The day before I was due to leave for the southern hemisphere, I filled out an application to the university 30 minutes down the road from my parent’s house. This was in part to be closer to my best friend and as a back-up plan in case I hated being a missionary. Most of my schoolmates were staying in Indiana which makes sense considering that its main exports are Bob Ross’ happy accidents, Garfield, corn, and liberal Hoosiers (we don’t know what that means either. Please don’t ask).

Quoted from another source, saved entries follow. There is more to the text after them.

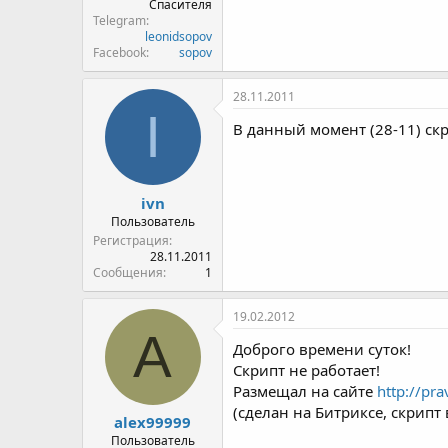
Спасителя
Telegram
leonidsopov
Facebook
sopov
28.11.2011
I
В данный момент (28-11) скр
ivn
Пользователь
Регистрация
28.11.2011
Сообщения
1
19.02.2012
A
Доброго времени суток!
Скрипт не работает!
Размещал на сайте
http://pra
(сделан на Битриксе, скрипт
alex99999
Пользователь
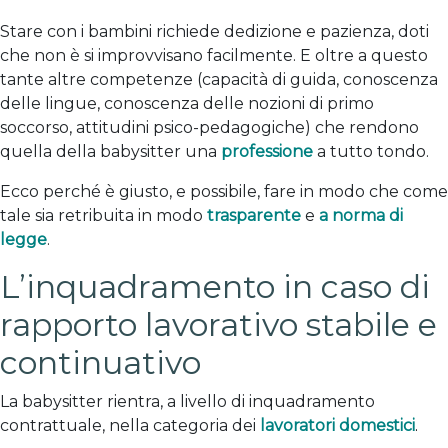
Stare con i bambini richiede dedizione e pazienza, doti
che non è si improvvisano facilmente. E oltre a questo
tante altre competenze (capacità di guida, conoscenza
delle lingue, conoscenza delle nozioni di primo
soccorso, attitudini psico-pedagogiche) che rendono
quella della babysitter una
professione
a tutto tondo.
Ecco perché è giusto, e possibile, fare in modo che come
tale sia retribuita in modo
trasparente
e
a norma di
legge
.
L’inquadramento in caso di
rapporto lavorativo stabile e
continuativo
La babysitter rientra, a livello di inquadramento
contrattuale, nella categoria dei
lavoratori domestici
.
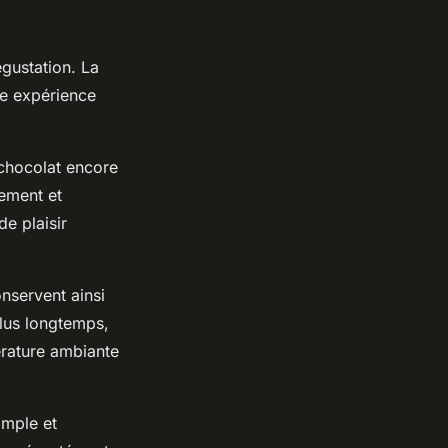
égustation. La
ne expérience
 chocolat encore
sement et
e plaisir
nservent ainsi
plus longtemps,
érature ambiante
imple et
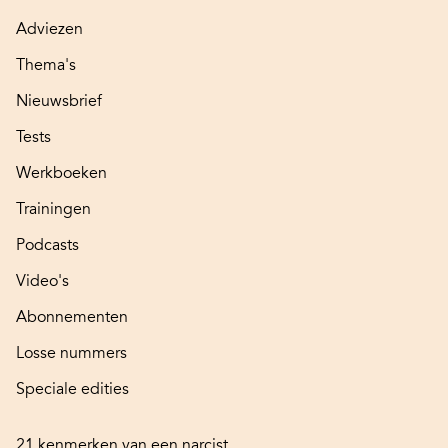
Adviezen
Thema's
Nieuwsbrief
Tests
Werkboeken
Trainingen
Podcasts
Video's
Abonnementen
Losse nummers
Speciale edities
21 kenmerken van een narcist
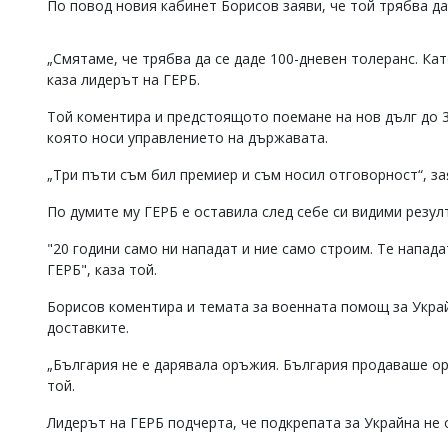
По повод новия кабинет Борисов заяви, че той трябва да
Коментарите
под
статиите
„Смятаме, че трябва да се даде 100-дневен толеранс. Ка
се
каза лидерът на ГЕРБ.
въвеждат
от
Той коментира и предстоящото поемане на нов дълг до 3,
читателите
която носи управлението на държавата.
и
редакцията
„Три пъти съм бил премиер и съм носил отговорност“, за
не
носи
По думите му ГЕРБ е оставила след себе си видими резул
отговорност
за
"20 години само ни нападат и ние само строим. Те напада
тях!
ГЕРБ", каза той.
Ако
откриете
Борисов коментира и темата за военната помощ за Украй
обиден
доставките.
за
вас
коментар,
„България не е дарявала оръжия. България продаваше ор
моля
той.
сигнализирайте
ни!
Лидерът на ГЕРБ подчерта, че подкрепата за Украйна не 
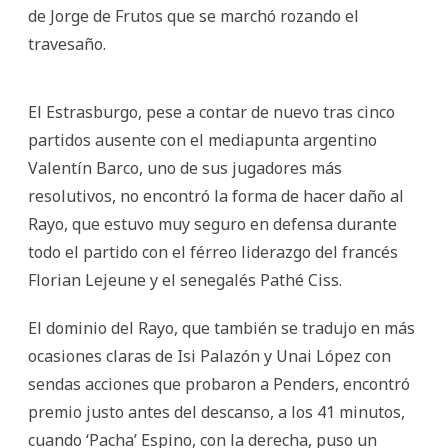
de Jorge de Frutos que se marchó rozando el
travesaño.
El Estrasburgo, pese a contar de nuevo tras cinco
partidos ausente con el mediapunta argentino
Valentín Barco, uno de sus jugadores más
resolutivos, no encontró la forma de hacer daño al
Rayo, que estuvo muy seguro en defensa durante
todo el partido con el férreo liderazgo del francés
Florian Lejeune y el senegalés Pathé Ciss.
El dominio del Rayo, que también se tradujo en más
ocasiones claras de Isi Palazón y Unai López con
sendas acciones que probaron a Penders, encontró
premio justo antes del descanso, a los 41 minutos,
cuando ‘Pacha’ Espino, con la derecha, puso un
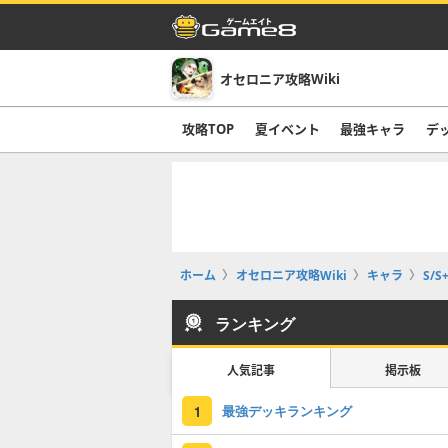
オセロニア攻略Wiki
攻略TOP
夏イベント
最強キャラ
デ
ホーム
オセロニア攻略Wiki
キャラ
S/S
ランキング
人気記事
掲示板
最強デッキランキング
1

Just around the time I realized that missionaries had day jobs, I got an acceptance letter and waved goodbye to Tennessee. I registered for college during the summer of 2009 and will graduate for the last time with my doctorate this July. If you do that math, that’s 10 years at the same institution and roughly a third of my life. If that’s a little mind-blowing for you, imagine how I feel. I never intended to graduate school and I certainly never intended to finish a dissertation. I absolutely never expected to do both as an out and proud, suit-wearing lesbian. Where I came from lesbians were deviant whispers — they were people we didn’t talk about. They were sinners, degenerates, and their lives had been ruined by their choices. Lesbians were also tall basketball players with long hair and deep voices. We didn’t mess with them but we (I) also didn’t argue when they picked us (me) up and swung us (me) around. Like I said, Not Gay Ashleigh™️ moments are many in number and spare me no dignity.

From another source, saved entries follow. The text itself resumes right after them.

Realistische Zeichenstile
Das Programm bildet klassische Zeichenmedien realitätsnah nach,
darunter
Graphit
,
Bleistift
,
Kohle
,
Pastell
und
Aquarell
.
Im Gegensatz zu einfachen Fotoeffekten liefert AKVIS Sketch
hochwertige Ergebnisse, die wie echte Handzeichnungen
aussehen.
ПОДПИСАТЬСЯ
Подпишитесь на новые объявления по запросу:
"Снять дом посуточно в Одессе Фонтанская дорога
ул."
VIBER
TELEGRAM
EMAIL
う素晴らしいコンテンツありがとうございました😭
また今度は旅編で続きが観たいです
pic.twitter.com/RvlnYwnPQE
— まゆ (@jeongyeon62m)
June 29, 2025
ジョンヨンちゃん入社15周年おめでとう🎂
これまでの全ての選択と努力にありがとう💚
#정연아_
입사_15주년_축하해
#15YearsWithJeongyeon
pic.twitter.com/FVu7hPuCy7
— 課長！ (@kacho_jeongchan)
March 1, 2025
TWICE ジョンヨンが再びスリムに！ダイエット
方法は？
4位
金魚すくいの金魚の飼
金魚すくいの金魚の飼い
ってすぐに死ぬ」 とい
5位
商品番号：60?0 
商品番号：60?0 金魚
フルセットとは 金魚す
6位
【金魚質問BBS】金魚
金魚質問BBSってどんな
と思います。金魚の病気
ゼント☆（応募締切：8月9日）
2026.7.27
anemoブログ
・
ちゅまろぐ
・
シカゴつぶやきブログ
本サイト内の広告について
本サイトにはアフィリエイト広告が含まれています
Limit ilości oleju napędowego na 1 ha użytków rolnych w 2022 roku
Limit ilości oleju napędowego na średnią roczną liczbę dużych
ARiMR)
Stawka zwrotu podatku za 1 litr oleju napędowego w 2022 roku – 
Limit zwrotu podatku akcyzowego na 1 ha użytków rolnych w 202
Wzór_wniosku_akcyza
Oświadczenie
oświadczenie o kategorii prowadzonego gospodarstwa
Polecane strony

As an undergraduate, it helped tremendously that I was white and came from a middle-class family who could help foot part of the bill. There’s no good in ignoring the obvious. My parents, however, never went to college even though they are wonderful minds in their own right. So, while my family was helpful in a financial way, there was still a whole world that none of us really understood. On top of that, I was realizing that I was very, very gay and wouldn’t be able to hide it much longer.
I had survived a premature lesbian witch hunt at the summer camp for having a close, platonic relationship with a female staff member and knew that gay panic drastically changed relationships. Staffers I had looked up to interrogated me about what others had “witnessed.” Innocent interactions were twisted into acts of perversion and tossed at me for explanation. Truly baffled, I scrambled to make sense of the stories, withdrew emotionally, and remained cognizant of the many watchful eyes. This was a full year before either of us would realize we had grown to love one another and even longer before we would share a chaste kiss that ended in my breakdown into a gasping-for-air, ugly sob. It was, without a doubt, a real mood ruiner. The thing about denial is that it is a river that will fill your lungs as you try to climb out of it. If I were to ever fully pull my body onto the riverbank, I knew my life could easily transform a vacuous void of former friends, co-workers, and very likely family members. This is where Gay It Forward came into play.

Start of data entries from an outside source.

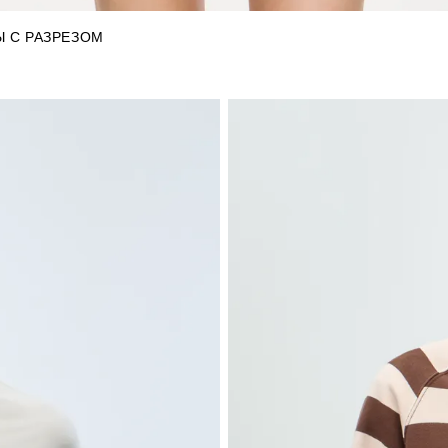
 С РАЗРЕЗОМ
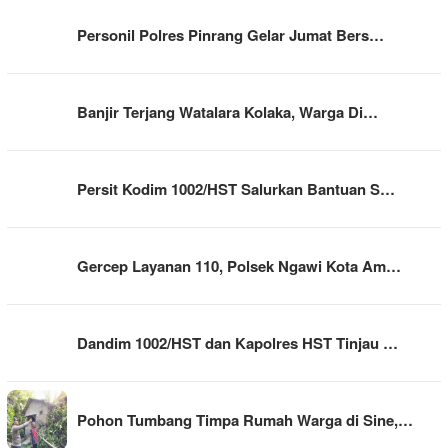
Personil Polres Pinrang Gelar Jumat Bers…
Banjir Terjang Watalara Kolaka, Warga Di…
Persit Kodim 1002/HST Salurkan Bantuan S…
Gercep Layanan 110, Polsek Ngawi Kota Am…
Dandim 1002/HST dan Kapolres HST Tinjau …
Pohon Tumbang Timpa Rumah Warga di Sine,…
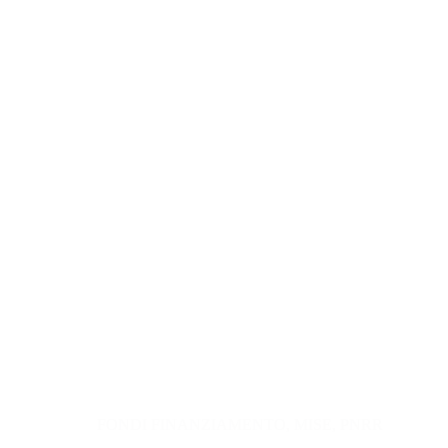
FONDI FINANZIAMENTO
,
MISE
,
PNRR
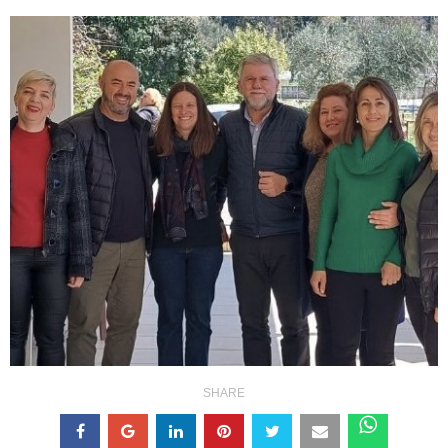
SHARE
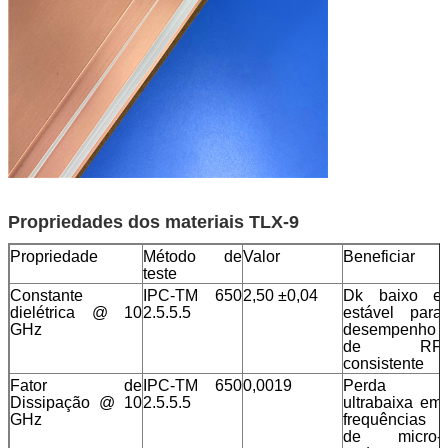
Propriedades dos materiais TLX-9
Propriedade
Método de
Valor
Beneficiar
teste
Constante
IPC-TM 650
2,50 ±0,04
Dk baixo e
dielétrica @ 10
2.5.5.5
estável para
GHz
desempenho
de RF
consistente
Fator de
IPC-TM 650
0,0019
Perda
Dissipação @ 10
2.5.5.5
ultrabaixa em
GHz
frequências
de micro-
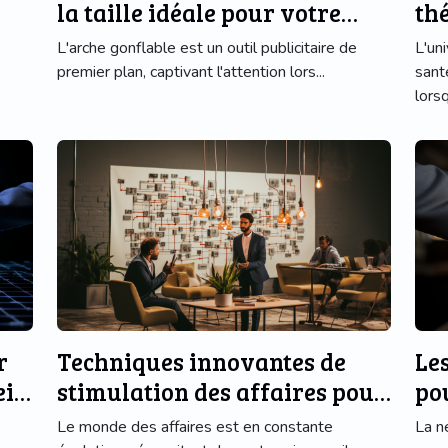
la taille idéale pour votre
thé
arche gonflable
te
L'arche gonflable est un outil publicitaire de
L'un
premier plan, captivant l'attention lors...
sant
lorsq
r
Techniques innovantes de
Le
ein
stimulation des affaires pour
po
une entreprise florissante
Le monde des affaires est en constante
La n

“Gay It Forward,” as I have experienced it, consists of an unspoken web of queer folks who make introductions to other queer people who may be able to help with the next steps of coming out.
During the fallout of my eventual coming out, I desperately need some form of income. I saw a listing for a teaching assistant for a psychology class and applied in person. The administrative assistant called the professor’s office and immediately I recognized the name. The professor in question had been introduced to me at a department event by her wife and had complimented my bow tie. Too eagerly I shouted at the woman on the phone, “Tell her I wear bow ties!” I got the job and the professor became a mentor and her family became my and my partner’s chosen family. She helped my with graduate school personal statements and curriculum vitae and was a welcoming ear when my personal life felt like a dumpster fire. Her family was also there with invitations to Ground Hog’s Day celebrations, pumpkin patches, and church services. They kept me and my partner feeling supported and wanted.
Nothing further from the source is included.